I can see a future where we have reached an efficient and fair conversion of attention to capital and we’re able to securitize attention the same way to securitized capital. That way creators will have the option to determine their risk tolerance by trading potential payout for lower risk. In the short term, there are possible options that already exist if we look at traditional media companies.
One example of that is K-Pop. Let’s assume they get paid reasonably, which I heard they don’t, but let’s ignore that for a second.
Technically, everyone can try to become an idol, but if you join an entertainment company as a trainee, then you’re paid to train and you get education, support, and distribution from the company. However, most groups fail, so it’s a loss for the company, but there are a few groups that succeed and become extremely lucrative, and the company will get paid out for that and will be able to recover the cost of the failed groups and even make a profit. I believe the concept of mitigating risk but reducing your payout if you succeed is fair in the creator economy, the question lies in how to calculate the right premium for the risk.
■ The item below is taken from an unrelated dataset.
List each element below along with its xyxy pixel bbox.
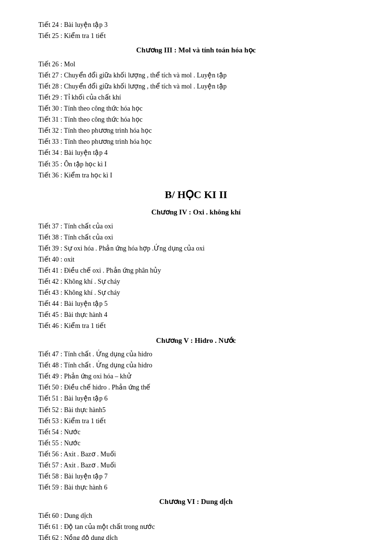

So to conclude, I believe growing a middle class of the creator economy would create a more diverse and richer experience in entertainment by filling out more niches that are not financially viable for traditional media companies who invest a ton of money in production. A perfect media company would be able to create content at every production level (traditional films to iPhone filmed TikToks) and be profitable at each level. So I think we can see a future where media companies specializing in YouTube content or any content with lower production costs get formed. They would probably get bought by traditional media companies though.
In the end, no matter how we look at it, we have to redistribute risk and accurately calculate that risk premium for any of these models to work. But it only works if there’s enough money in the economy so that it has to make sense financially for all parties involved (new creator, big creator, advertisers, and platform).
In part 2, I will focus on the product and distribution aspects of that article.
Nice blog Joma. I think it's important to flesh out your definition of "distributor". Unless a Creator or Producer's brand owns the delivery network - "carrier" in the case they are delivering a physical good and "CDN," "ISP," and "data storage" in the case they are delivering a digital good - they are not a distributor. FedEx is a distributor. Amazon is all a producer, platform and a distributor. YouTube is a "distributor" in-part as Google (parent-company) owns its own CDN and storage. YT is also a "platform." As an analogy, platforms allow passengers (consumers) and businesses (marketers) to board the train (distributor) so such passengers and goods or services can travel.